◆ WHAT THE EXERCISE ASKS ◆
From the records that follow, return exactly the lines beginning at the one that contains "Drůbeží polévka" and ending at the one that contains "bereits 1884 gegründete Museum die Glauchauer", pictures left out.

◆ PROVIDED DATA ◆
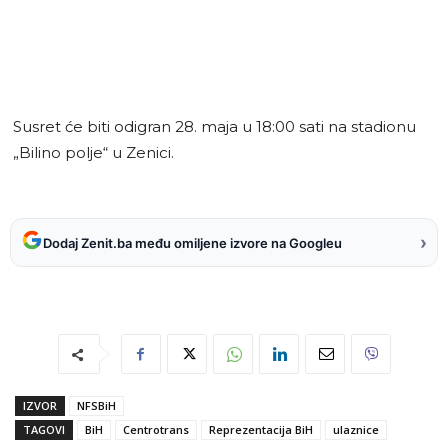
Susret će biti odigran 28. maja u 18:00 sati na stadionu
„Bilino polje“ u Zenici.
›
Dodaj Zenit.ba među omiljene izvore na Googleu
IZVOR
NFSBiH
TAGOVI
BiH
Centrotrans
Reprezentacija BiH
ulaznice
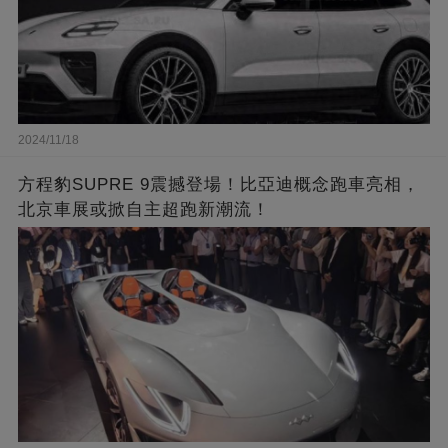
2024/11/18
方程豹SUPRE 9震撼登場！比亞迪概念跑車亮相，
北京車展或掀自主超跑新潮流！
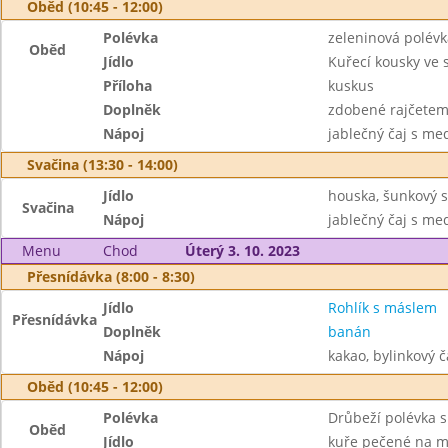
Oběd (10:45 - 12:00)
Polévka
zeleninová polévk
Oběd
Jídlo
Kuřecí kousky ve
Příloha
kuskus
Doplněk
zdobené rajčete
Nápoj
jablečný čaj s me
Svačina (13:30 - 14:00)
Jídlo
houska, šunkový s
Svačina
Nápoj
jablečný čaj s m
Menu
Chod
Úterý 3. 10. 2023
Přesnídávka (8:00 - 8:30)
Jídlo
Rohlík s máslem
Přesnídávka
Doplněk
banán
Nápoj
kakao, bylinkový č
Oběd (10:45 - 12:00)
Polévka
Drůbeží polévka 
Oběd
Jídlo
kuře pečené na m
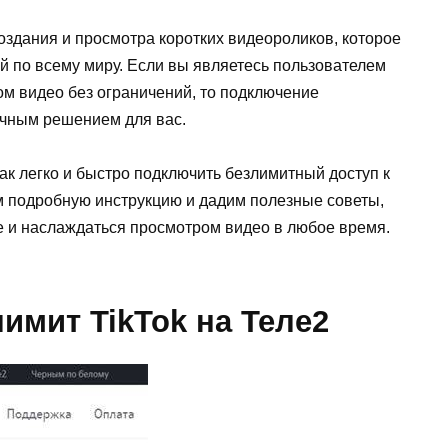
оздания и просмотра коротких видеороликов, которое
й по всему миру. Если вы являетесь пользователем
ом видео без ограничений, то подключение
ичным решением для вас.
как легко и быстро подключить безлимитный доступ к
м подробную инструкцию и дадим полезные советы,
е и наслаждаться просмотром видео в любое время.
имит TikTok на Теле2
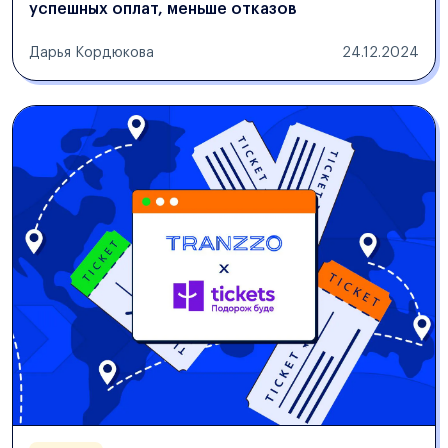
успешных оплат, меньше отказов
Дарья Кордюкова
24.12.2024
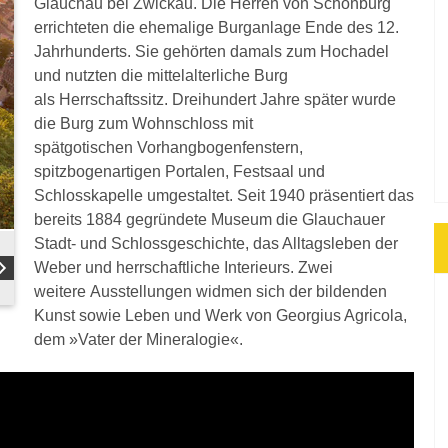
Glauchau bei Zwickau. Die Herren von Schönburg
errichteten die ehemalige Burganlage Ende des 12.
Jahrhunderts. Sie gehörten damals zum Hochadel
und nutzten die mittelalterliche Burg
als Herrschaftssitz. Dreihundert Jahre später wurde
die Burg zum Wohnschloss mit
spätgotischen Vorhangbogenfenstern,
spitzbogenartigen Portalen, Festsaal und
Schlosskapelle umgestaltet. Seit 1940 präsentiert das
bereits 1884 gegründete Museum die Glauchauer
Stadt- und Schlossgeschichte, das Alltagsleben der
Weber und herrschaftliche Interieurs. Zwei
weitere Ausstellungen widmen sich der bildenden
Kunst sowie Leben und Werk von Georgius Agricola,
dem »Vater der Mineralogie«.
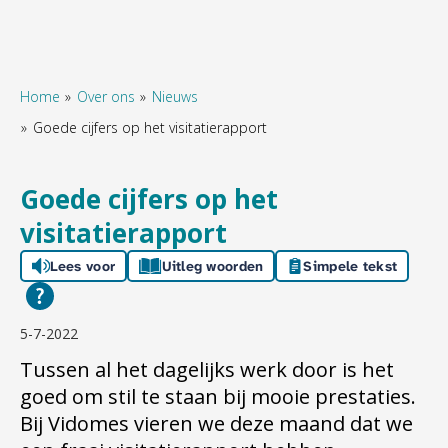
Home
Over ons
Nieuws
Goede cijfers op het visitatierapport
Naar hoofdinhoud
Naar hoofdnavigatiemenu
Naar zoeken
Goede cijfers op het
visitatierapport
Lees voor
Uitleg woorden
Simpele tekst
5-7-2022
Tussen al het dagelijks werk door is het
goed om stil te staan bij mooie prestaties.
Bij Vidomes vieren we deze maand dat we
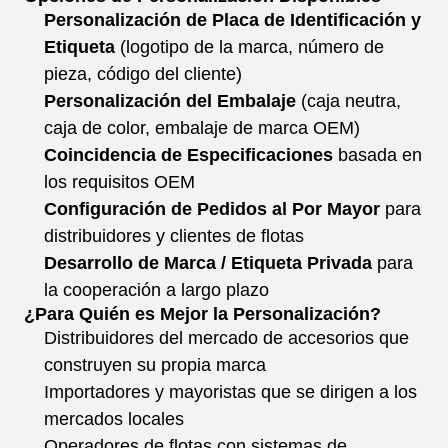
Personalización de Placa de Identificación y
Etiqueta
(logotipo de la marca, número de
pieza, código del cliente)
Personalización del Embalaje
(caja neutra,
caja de color, embalaje de marca OEM)
Coincidencia de Especificaciones
basada en
los requisitos OEM
Configuración de Pedidos al Por Mayor
para
distribuidores y clientes de flotas
Desarrollo de Marca / Etiqueta Privada
para
la cooperación a largo plazo
¿Para Quién es Mejor la Personalización?
Distribuidores del mercado de accesorios que
construyen su propia marca
Importadores y mayoristas que se dirigen a los
mercados locales
Operadores de flotas con sistemas de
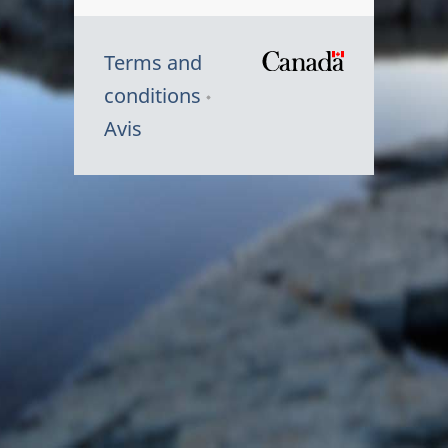
Terms and
/
conditions
Symbole
Avis
du
gouvernem
du
Canada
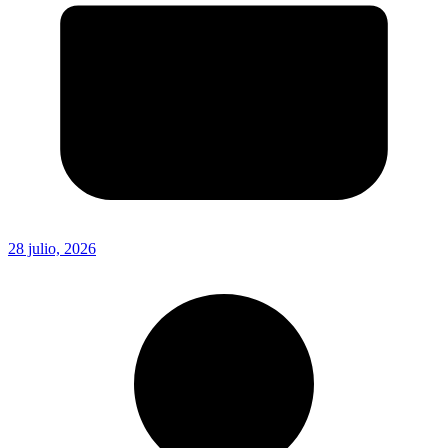
28 julio, 2026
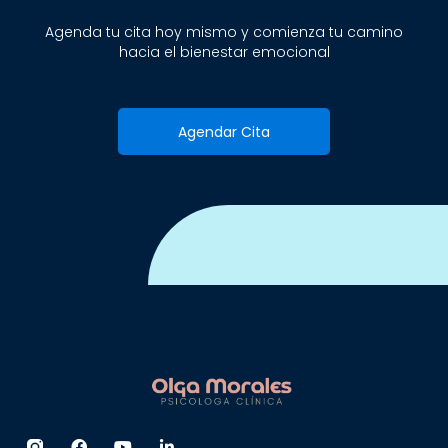
Agenda tu cita hoy mismo y comienza tu camino
hacia el bienestar emocional
Agendar Cita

◆ SOLVED PROBLEM ◆
Drůbeží polévka 
Oběd
Jídlo
kuře pečené na m
оздания и просмотра коротких видеороликов, которое
й по всему миру. Если вы являетесь пользователем
ом видео без ограничений, то подключение
ичным решением для вас.
как легко и быстро подключить безлимитный доступ к
м подробную инструкцию и дадим полезные советы,
е и наслаждаться просмотром видео в любое время.
имит TikTok на Теле2
успешных оплат, меньше отказов
Дарья Кордюкова
24.12.2024
Glauchau bei Zwickau. Die Herren von Schönburg
errichteten die ehemalige Burganlage Ende des 12.
Jahrhunderts. Sie gehörten damals zum Hochadel
und nutzten die mittelalterliche Burg
als Herrschaftssitz. Dreihundert Jahre später wurde
die Burg zum Wohnschloss mit
spätgotischen Vorhangbogenfenstern,
spitzbogenartigen Portalen, Festsaal und
Schlosskapelle umgestaltet. Seit 1940 präsentiert das
bereits 1884 gegründete Museum die Glauchauer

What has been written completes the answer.